*TO DO*.
Below are some records; reproduce every one of them exactly.

(Records from a data source)
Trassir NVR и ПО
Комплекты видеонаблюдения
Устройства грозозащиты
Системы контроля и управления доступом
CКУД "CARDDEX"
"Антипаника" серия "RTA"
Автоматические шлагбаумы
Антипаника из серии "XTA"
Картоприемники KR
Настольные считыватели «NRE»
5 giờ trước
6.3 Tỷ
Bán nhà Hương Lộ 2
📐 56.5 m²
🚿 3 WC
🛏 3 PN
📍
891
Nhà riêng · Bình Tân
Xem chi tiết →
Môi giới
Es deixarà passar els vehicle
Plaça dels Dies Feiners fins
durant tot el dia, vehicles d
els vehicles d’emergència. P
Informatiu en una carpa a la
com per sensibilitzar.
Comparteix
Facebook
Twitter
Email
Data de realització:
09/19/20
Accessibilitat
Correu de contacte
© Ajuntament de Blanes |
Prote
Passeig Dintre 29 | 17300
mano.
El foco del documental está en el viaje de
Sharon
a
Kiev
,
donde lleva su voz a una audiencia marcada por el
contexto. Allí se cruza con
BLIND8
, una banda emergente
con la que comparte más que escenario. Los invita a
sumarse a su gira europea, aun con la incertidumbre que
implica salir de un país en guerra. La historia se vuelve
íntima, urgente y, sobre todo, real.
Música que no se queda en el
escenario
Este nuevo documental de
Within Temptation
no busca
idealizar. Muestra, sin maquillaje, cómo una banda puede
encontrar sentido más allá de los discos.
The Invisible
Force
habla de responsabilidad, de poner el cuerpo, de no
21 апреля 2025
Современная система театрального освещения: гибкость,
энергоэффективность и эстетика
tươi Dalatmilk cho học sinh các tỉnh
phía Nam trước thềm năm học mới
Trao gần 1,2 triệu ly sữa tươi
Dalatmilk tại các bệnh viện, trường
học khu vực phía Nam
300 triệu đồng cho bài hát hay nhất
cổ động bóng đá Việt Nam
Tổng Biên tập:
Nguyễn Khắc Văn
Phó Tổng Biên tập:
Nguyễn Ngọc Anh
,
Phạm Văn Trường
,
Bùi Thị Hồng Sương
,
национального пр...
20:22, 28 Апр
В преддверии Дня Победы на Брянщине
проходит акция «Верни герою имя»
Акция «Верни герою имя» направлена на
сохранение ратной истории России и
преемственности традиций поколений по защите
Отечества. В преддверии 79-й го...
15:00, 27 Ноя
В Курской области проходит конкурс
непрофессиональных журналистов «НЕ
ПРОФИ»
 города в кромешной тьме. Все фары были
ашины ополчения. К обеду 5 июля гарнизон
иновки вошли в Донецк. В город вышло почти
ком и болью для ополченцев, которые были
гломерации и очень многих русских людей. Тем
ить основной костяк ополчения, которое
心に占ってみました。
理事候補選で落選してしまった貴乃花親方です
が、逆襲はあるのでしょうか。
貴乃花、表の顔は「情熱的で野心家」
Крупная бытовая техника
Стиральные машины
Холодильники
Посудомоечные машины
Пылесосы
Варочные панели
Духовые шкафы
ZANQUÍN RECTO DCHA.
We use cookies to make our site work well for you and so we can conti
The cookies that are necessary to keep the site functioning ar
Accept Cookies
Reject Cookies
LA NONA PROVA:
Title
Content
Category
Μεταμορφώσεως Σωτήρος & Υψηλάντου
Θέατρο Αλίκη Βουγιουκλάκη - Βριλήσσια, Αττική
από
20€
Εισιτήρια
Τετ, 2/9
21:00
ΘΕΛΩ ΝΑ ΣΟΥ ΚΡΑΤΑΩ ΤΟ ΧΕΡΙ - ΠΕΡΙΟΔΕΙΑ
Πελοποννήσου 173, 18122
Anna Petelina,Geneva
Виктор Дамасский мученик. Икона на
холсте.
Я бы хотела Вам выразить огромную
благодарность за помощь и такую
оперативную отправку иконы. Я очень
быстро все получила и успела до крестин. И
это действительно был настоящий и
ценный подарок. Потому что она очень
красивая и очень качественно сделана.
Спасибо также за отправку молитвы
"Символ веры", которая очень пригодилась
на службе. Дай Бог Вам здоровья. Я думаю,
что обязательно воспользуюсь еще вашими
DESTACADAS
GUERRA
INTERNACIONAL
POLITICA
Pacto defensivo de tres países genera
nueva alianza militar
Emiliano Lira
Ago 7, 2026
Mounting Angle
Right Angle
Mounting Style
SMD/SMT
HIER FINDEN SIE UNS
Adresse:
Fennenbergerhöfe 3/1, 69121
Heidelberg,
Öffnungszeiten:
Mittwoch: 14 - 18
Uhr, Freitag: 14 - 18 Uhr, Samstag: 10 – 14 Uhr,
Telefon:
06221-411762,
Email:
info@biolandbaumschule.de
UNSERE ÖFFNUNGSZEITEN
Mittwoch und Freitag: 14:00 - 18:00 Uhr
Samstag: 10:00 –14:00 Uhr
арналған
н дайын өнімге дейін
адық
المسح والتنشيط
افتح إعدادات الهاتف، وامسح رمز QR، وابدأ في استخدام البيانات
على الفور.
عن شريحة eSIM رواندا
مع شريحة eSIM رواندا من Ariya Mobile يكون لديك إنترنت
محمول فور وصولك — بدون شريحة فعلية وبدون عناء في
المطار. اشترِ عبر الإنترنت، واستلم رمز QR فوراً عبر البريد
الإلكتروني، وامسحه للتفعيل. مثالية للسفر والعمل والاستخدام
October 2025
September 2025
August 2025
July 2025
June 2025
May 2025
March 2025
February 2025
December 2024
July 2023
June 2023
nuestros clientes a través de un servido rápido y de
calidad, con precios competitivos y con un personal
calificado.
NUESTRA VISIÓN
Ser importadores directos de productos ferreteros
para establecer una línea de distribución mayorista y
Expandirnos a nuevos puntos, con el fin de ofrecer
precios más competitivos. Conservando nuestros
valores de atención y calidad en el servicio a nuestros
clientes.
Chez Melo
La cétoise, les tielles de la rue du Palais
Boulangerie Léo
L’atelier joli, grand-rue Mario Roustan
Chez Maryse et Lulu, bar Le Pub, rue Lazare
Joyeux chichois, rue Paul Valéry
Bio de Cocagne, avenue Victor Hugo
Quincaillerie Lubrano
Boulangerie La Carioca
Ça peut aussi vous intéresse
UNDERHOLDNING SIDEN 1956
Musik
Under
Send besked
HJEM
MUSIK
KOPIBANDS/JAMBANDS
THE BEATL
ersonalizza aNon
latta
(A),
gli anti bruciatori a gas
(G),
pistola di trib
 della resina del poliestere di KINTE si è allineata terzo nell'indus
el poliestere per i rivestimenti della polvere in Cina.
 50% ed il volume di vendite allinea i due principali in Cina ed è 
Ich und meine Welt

*TASK RESULT*.
Trassir NVR и ПО
Комплекты видеонаблюдения
Устройства грозозащиты
Системы контроля и управления доступом
CКУД "CARDDEX"
"Антипаника" серия "RTA"
Автоматические шлагбаумы
Антипаника из серии "XTA"
Картоприемники KR
Настольные считыватели «NRE»
5 giờ trước
6.3 Tỷ
Bán nhà Hương Lộ 2
📐 56.5 m²
🚿 3 WC
🛏 3 PN
📍
891
Nhà riêng · Bình Tân
Xem chi tiết →
Môi giới
Es deixarà passar els vehicle
Plaça dels Dies Feiners fins
durant tot el dia, vehicles d
els vehicles d’emergència. P
Informatiu en una carpa a la
com per sensibilitzar.
Comparteix
Facebook
Twitter
Email
Data de realització:
09/19/20
Accessibilitat
Correu de contacte
© Ajuntament de Blanes |
Prote
Passeig Dintre 29 | 17300
mano.
El foco del documental está en el viaje de
Sharon
a
Kiev
,
donde lleva su voz a una audiencia marcada por el
contexto. Allí se cruza con
BLIND8
, una banda emergente
con la que comparte más que escenario. Los invita a
sumarse a su gira europea, aun con la incertidumbre que
implica salir de un país en guerra. La historia se vuelve
íntima, urgente y, sobre todo, real.
Música que no se queda en el
escenario
Este nuevo documental de
Within Temptation
no busca
idealizar. Muestra, sin maquillaje, cómo una banda puede
encontrar sentido más allá de los discos.
The Invisible
Force
habla de responsabilidad, de poner el cuerpo, de no
21 апреля 2025
Современная система театрального освещения: гибкость,
энергоэффективность и эстетика
tươi Dalatmilk cho học sinh các tỉnh
phía Nam trước thềm năm học mới
Trao gần 1,2 triệu ly sữa tươi
Dalatmilk tại các bệnh viện, trường
học khu vực phía Nam
300 triệu đồng cho bài hát hay nhất
cổ động bóng đá Việt Nam
Tổng Biên tập:
Nguyễn Khắc Văn
Phó Tổng Biên tập:
Nguyễn Ngọc Anh
,
Phạm Văn Trường
,
Bùi Thị Hồng Sương
,
национального пр...
20:22, 28 Апр
В преддверии Дня Победы на Брянщине
проходит акция «Верни герою имя»
Акция «Верни герою имя» направлена на
сохранение ратной истории России и
преемственности традиций поколений по защите
Отечества. В преддверии 79-й го...
15:00, 27 Ноя
В Курской области проходит конкурс
непрофессиональных журналистов «НЕ
ПРОФИ»
 города в кромешной тьме. Все фары были
ашины ополчения. К обеду 5 июля гарнизон
иновки вошли в Донецк. В город вышло почти
ком и болью для ополченцев, которые были
гломерации и очень многих русских людей. Тем
ить основной костяк ополчения, которое
心に占ってみました。
理事候補選で落選してしまった貴乃花親方です
が、逆襲はあるのでしょうか。
貴乃花、表の顔は「情熱的で野心家」
Крупная бытовая техника
Стиральные машины
Холодильники
Посудомоечные машины
Пылесосы
Варочные панели
Духовые шкафы
ZANQUÍN RECTO DCHA.
We use cookies to make our site work well for you and so we can conti
The cookies that are necessary to keep the site functioning ar
Accept Cookies
Reject Cookies
LA NONA PROVA:
Title
Content
Category
Μεταμορφώσεως Σωτήρος & Υψηλάντου
Θέατρο Αλίκη Βουγιουκλάκη - Βριλήσσια, Αττική
από
20€
Εισιτήρια
Τετ, 2/9
21:00
ΘΕΛΩ ΝΑ ΣΟΥ ΚΡΑΤΑΩ ΤΟ ΧΕΡΙ - ΠΕΡΙΟΔΕΙΑ
Πελοποννήσου 173, 18122
Anna Petelina,Geneva
Виктор Дамасский мученик. Икона на
холсте.
Я бы хотела Вам выразить огромную
благодарность за помощь и такую
оперативную отправку иконы. Я очень
быстро все получила и успела до крестин. И
это действительно был настоящий и
ценный подарок. Потому что она очень
красивая и очень качественно сделана.
Спасибо также за отправку молитвы
"Символ веры", которая очень пригодилась
на службе. Дай Бог Вам здоровья. Я думаю,
что обязательно воспользуюсь еще вашими
DESTACADAS
GUERRA
INTERNACIONAL
POLITICA
Pacto defensivo de tres países genera
nueva alianza militar
Emiliano Lira
Ago 7, 2026
Mounting Angle
Right Angle
Mounting Style
SMD/SMT
HIER FINDEN SIE UNS
Adresse:
Fennenbergerhöfe 3/1, 69121
Heidelberg,
Öffnungszeiten:
Mittwoch: 14 - 18
Uhr, Freitag: 14 - 18 Uhr, Samstag: 10 – 14 Uhr,
Telefon:
06221-411762,
Email:
info@biolandbaumschule.de
UNSERE ÖFFNUNGSZEITEN
Mittwoch und Freitag: 14:00 - 18:00 Uhr
Samstag: 10:00 –14:00 Uhr
арналған
н дайын өнімге дейін
адық
المسح والتنشيط
افتح إعدادات الهاتف، وامسح رمز QR، وابدأ في استخدام البيانات
على الفور.
عن شريحة eSIM رواندا
مع شريحة eSIM رواندا من Ariya Mobile يكون لديك إنترنت
محمول فور وصولك — بدون شريحة فعلية وبدون عناء في
المطار. اشترِ عبر الإنترنت، واستلم رمز QR فوراً عبر البريد
الإلكتروني، وامسحه للتفعيل. مثالية للسفر والعمل والاستخدام
October 2025
September 2025
August 2025
July 2025
June 2025
May 2025
March 2025
February 2025
December 2024
July 2023
June 2023
nuestros clientes a través de un servido rápido y de
calidad, con precios competitivos y con un personal
calificado.
NUESTRA VISIÓN
Ser importadores directos de productos ferreteros
para establecer una línea de distribución mayorista y
Expandirnos a nuevos puntos, con el fin de ofrecer
precios más competitivos. Conservando nuestros
valores de atención y calidad en el servicio a nuestros
clientes.
Chez Melo
La cétoise, les tielles de la rue du Palais
Boulangerie Léo
L’atelier joli, grand-rue Mario Roustan
Chez Maryse et Lulu, bar Le Pub, rue Lazare
Joyeux chichois, rue Paul Valéry
Bio de Cocagne, avenue Victor Hugo
Quincaillerie Lubrano
Boulangerie La Carioca
Ça peut aussi vous intéresse
UNDERHOLDNING SIDEN 1956
Musik
Under
Send besked
HJEM
MUSIK
KOPIBANDS/JAMBANDS
THE BEATL
ersonalizza aNon
latta
(A),
gli anti bruciatori a gas
(G),
pistola di trib
 della resina del poliestere di KINTE si è allineata terzo nell'indus
el poliestere per i rivestimenti della polvere in Cina.
 50% ed il volume di vendite allinea i due principali in Cina ed è 
Ich und meine Welt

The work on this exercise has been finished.